Example of lighting facts label requirement for CFLs. Image credit: proposed rule, Federal Trade Commission, US 16 CFR Part 305, [RIN 3084-AB03]
As the headline states, a recently published FTC proposal would mandate a uniform label format to inform US consumers on color temperature and bulb life, for example. From the Notice of Proposed Rule Making: "The Lighting Facts label would provide information about brightness, energy cost, the bulb's expected life, color temperature (for example, whether the bulb provides "warm" or "cool" light), as well as wattage. The label also would require disclosures for bulbs containing mercury. The bulb's output in lumens--and a mercury disclosure for bulbs that contain mercury--would also have to be placed on the bulb itself."
If you are a US citizen, download the proposed Federal rule here (pdf file), read it, and then log in here to provide written comments electronically. Read on for my opinion on a rule option that would make this labeling requirement a means for reducing product packaging.The virtual label precedent.

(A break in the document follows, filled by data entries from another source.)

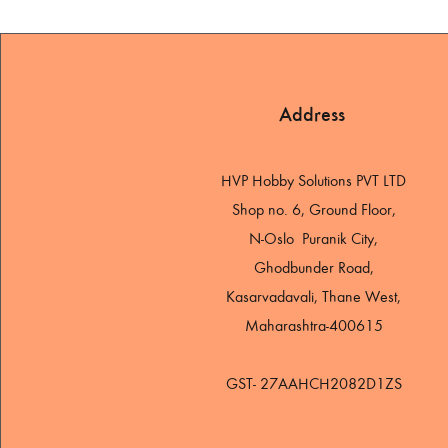
Address
HVP Hobby Solutions PVT LTD
Shop no. 6, Ground Floor,
N-Oslo Puranik City,
Ghodbunder Road,
Kasarvadavali, Thane West,
Maharashtra-400615
GST- 27AAHCH2082D1ZS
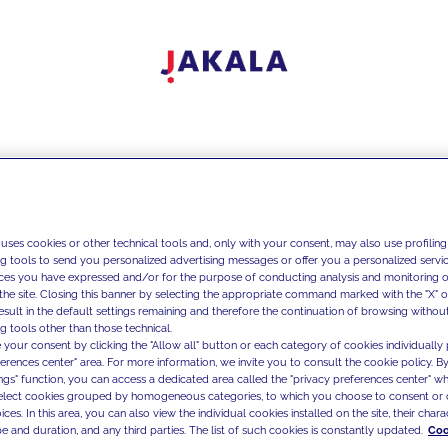
 uses cookies or other technical tools and, only with your consent, may also use profiling
ng tools to send you personalized advertising messages or offer you a personalized service
ces you have expressed and/or for the purpose of conducting analysis and monitoring of
the site. Closing this banner by selecting the appropriate command marked with the "X" or 
result in the default settings remaining and therefore the continuation of browsing withou
g tools other than those technical.
 your consent by clicking the "Allow all" button or each category of cookies individually 
ferences center" area. For more information, we invite you to consult the cookie policy. By
ings" function, you can access a dedicated area called the "privacy preferences center" 
select cookies grouped by homogeneous categories, to which you choose to consent or 
ces. In this area, you can also view the individual cookies installed on the site, their charac
e and duration, and any third parties. The list of such cookies is constantly updated.
Coo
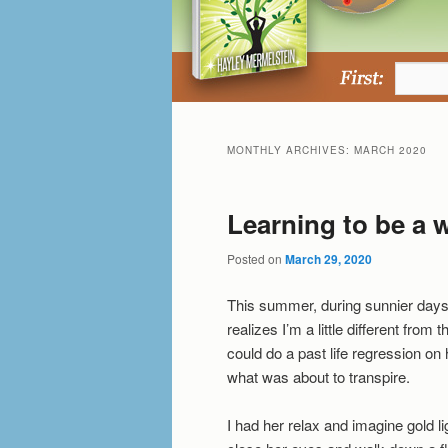
MONTHLY ARCHIVES:
MARCH 2020
Learning to be a w
Posted on
March 29, 2020
This summer, during sunnier days
realizes I’m a little different from t
could do a past life regression on h
what was about to transpire.
I had her relax and imagine gold lig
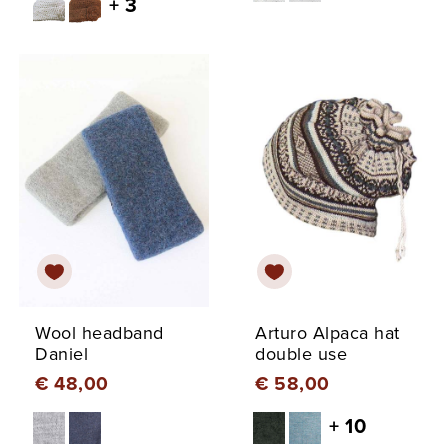
+ 3
Wool headband
Arturo Alpaca hat
Daniel
double use
€ 48,00
€ 58,00
+ 10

I believe it is time to transition away from requiring label information to reside exclusively on physical labels. As a precedent-setting regulation, addition of a virtual label opt in could provide flexibility and cost savings for manufacturers, as well as help retailers avoid the big cardboard box or bubble pack. (Without a virtual label option, FTC would in effect be mandating increased material consumption and hence environmental impacts.)
Keep it simple and cheap.
You can't expect consumers to lug computers around while shopping; nor would it be appropriate to mandate point of purchase placards - just consumes more "stuff."
I realize that iPhone owners get all pumped about apps that let their phone camera scan a bar code and bring down product data. Unfortunately it's not an acceptable for those who can not afford the steep cost for web access on their phone.
On the other hand, access to cell phone texting services is almost universal, even on pay-ahead, no-contract phones. Let shoppers call or text a toll free number, pick a language, enter a product code, and get the data texted back in a few seconds. This would have the added advantage of allowing owners of a bulb found in a drawer or removed from a light fixture, years after the original purchase, to have access to the full range of information.